Available data –
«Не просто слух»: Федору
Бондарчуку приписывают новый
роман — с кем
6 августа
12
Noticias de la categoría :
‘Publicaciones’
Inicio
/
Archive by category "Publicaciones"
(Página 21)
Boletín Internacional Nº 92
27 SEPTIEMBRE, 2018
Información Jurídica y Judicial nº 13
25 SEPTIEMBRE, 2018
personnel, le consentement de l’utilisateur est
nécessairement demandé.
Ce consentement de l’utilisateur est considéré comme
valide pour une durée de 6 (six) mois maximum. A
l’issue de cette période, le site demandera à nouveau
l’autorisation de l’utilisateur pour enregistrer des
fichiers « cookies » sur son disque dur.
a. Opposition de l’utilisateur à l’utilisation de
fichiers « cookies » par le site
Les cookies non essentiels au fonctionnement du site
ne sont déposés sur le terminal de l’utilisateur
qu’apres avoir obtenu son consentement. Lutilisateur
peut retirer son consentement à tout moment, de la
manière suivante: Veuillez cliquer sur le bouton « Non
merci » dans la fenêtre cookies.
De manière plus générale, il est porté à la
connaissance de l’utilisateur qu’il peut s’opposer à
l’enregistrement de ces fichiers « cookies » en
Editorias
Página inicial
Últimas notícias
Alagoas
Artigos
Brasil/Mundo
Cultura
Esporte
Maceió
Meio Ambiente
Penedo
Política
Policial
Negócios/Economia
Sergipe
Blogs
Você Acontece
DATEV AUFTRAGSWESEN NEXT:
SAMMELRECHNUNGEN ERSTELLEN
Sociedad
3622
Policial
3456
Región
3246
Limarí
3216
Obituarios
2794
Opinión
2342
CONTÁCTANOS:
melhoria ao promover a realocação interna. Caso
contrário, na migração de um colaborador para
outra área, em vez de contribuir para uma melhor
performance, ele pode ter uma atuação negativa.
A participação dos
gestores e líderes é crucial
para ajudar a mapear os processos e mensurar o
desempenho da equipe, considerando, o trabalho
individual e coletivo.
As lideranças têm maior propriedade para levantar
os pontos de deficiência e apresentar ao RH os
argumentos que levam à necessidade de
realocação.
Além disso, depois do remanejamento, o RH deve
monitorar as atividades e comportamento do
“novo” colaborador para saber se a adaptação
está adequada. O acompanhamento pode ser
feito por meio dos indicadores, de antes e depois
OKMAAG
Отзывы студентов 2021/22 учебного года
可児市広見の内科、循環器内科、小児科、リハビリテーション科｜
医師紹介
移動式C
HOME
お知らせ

Assignment –
Retype the material in full, keeping each line exactly as it is.

Result of this task –
«Не просто слух»: Федору
Бондарчуку приписывают новый
роман — с кем
6 августа
12
Noticias de la categoría :
‘Publicaciones’
Inicio
/
Archive by category "Publicaciones"
(Página 21)
Boletín Internacional Nº 92
27 SEPTIEMBRE, 2018
Información Jurídica y Judicial nº 13
25 SEPTIEMBRE, 2018
personnel, le consentement de l’utilisateur est
nécessairement demandé.
Ce consentement de l’utilisateur est considéré comme
valide pour une durée de 6 (six) mois maximum. A
l’issue de cette période, le site demandera à nouveau
l’autorisation de l’utilisateur pour enregistrer des
fichiers « cookies » sur son disque dur.
a. Opposition de l’utilisateur à l’utilisation de
fichiers « cookies » par le site
Les cookies non essentiels au fonctionnement du site
ne sont déposés sur le terminal de l’utilisateur
qu’apres avoir obtenu son consentement. Lutilisateur
peut retirer son consentement à tout moment, de la
manière suivante: Veuillez cliquer sur le bouton « Non
merci » dans la fenêtre cookies.
De manière plus générale, il est porté à la
connaissance de l’utilisateur qu’il peut s’opposer à
l’enregistrement de ces fichiers « cookies » en
Editorias
Página inicial
Últimas notícias
Alagoas
Artigos
Brasil/Mundo
Cultura
Esporte
Maceió
Meio Ambiente
Penedo
Política
Policial
Negócios/Economia
Sergipe
Blogs
Você Acontece
DATEV AUFTRAGSWESEN NEXT:
SAMMELRECHNUNGEN ERSTELLEN
Sociedad
3622
Policial
3456
Región
3246
Limarí
3216
Obituarios
2794
Opinión
2342
CONTÁCTANOS:
melhoria ao promover a realocação interna. Caso
contrário, na migração de um colaborador para
outra área, em vez de contribuir para uma melhor
performance, ele pode ter uma atuação negativa.
A participação dos
gestores e líderes é crucial
para ajudar a mapear os processos e mensurar o
desempenho da equipe, considerando, o trabalho
individual e coletivo.
As lideranças têm maior propriedade para levantar
os pontos de deficiência e apresentar ao RH os
argumentos que levam à necessidade de
realocação.
Além disso, depois do remanejamento, o RH deve
monitorar as atividades e comportamento do
“novo” colaborador para saber se a adaptação
está adequada. O acompanhamento pode ser
feito por meio dos indicadores, de antes e depois
OKMAAG
Отзывы студентов 2021/22 учебного года
可児市広見の内科、循環器内科、小児科、リハビリテーション科｜
医師紹介
移動式C
HOME
お知らせ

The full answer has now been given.